There’s life in Scholes’ old legs yet
You could almost sense football writers getting ready to write Paul Scholes’ football obituary, as United found themselves 2-0 down at half-time, with the athleticism of Sandro and Dembele posing their counterparts some problems in the game’s first 45 minutes.
However, the second half was a different story. Scholes completely dictated the play for the remainder of the game, bringing Man United right back into the match through his intelligent and incisive passing against a leggy-looking Tottenham side.
And while United may have ultimately somewhat unfortunately lost the game 3-2, Scholes still undoubtedly emerged as the best player on the park.

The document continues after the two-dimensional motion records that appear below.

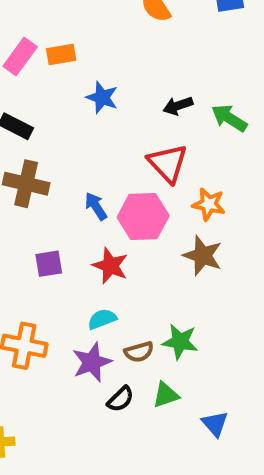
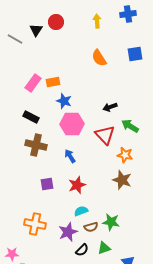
blue star: (102, 98) -> (64, 101), moved
green arrow: (229, 118) -> (130, 126), moved
pink hexagon: (143, 217) -> (72, 124), moved
red star: (110, 266) -> (77, 185), turned 30
cyan semicircle: (102, 319) -> (81, 211), moved

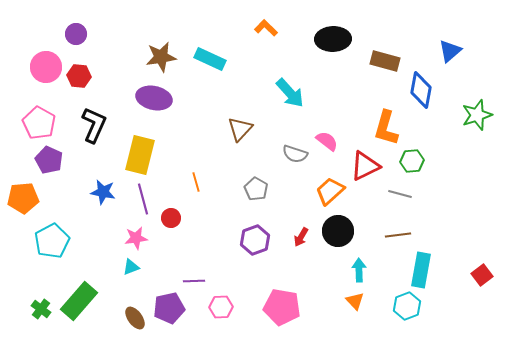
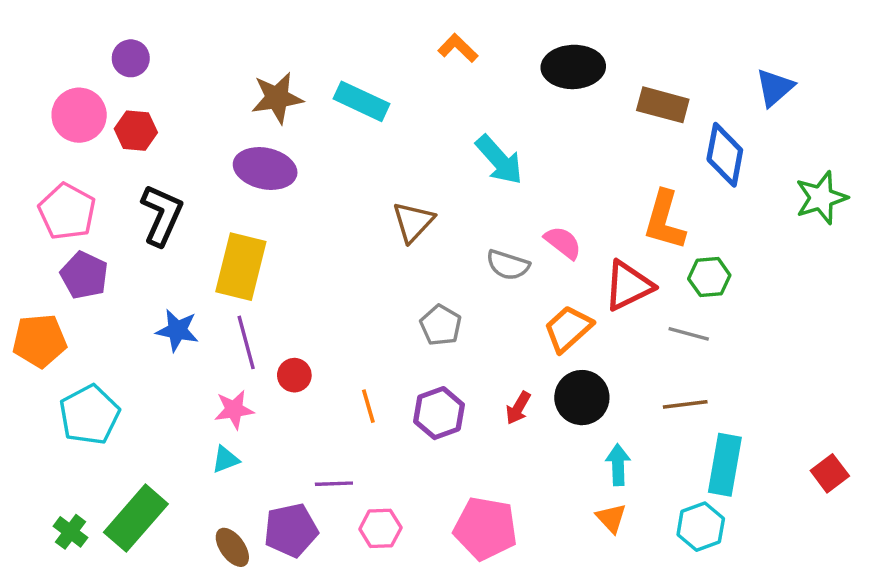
orange line: (196, 182) -> (368, 406), moved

Thus, he proved once again that, despite being 37 now, he remains one of Alex Ferguson’s most invaluable assets.
Luis Suarez is being harshly treated
Whatever you think of Luis Suarez’ previous acts of simulation/falling under duress, Premier League referees should not allow that to influence their thinking.
At Carrow Road today Suarez was in a different class to the Canaries defenders. After 20 minutes he raced in behind Leon Barnett and the defender clunked his elbow down onto the striker’s shoulder. No foul.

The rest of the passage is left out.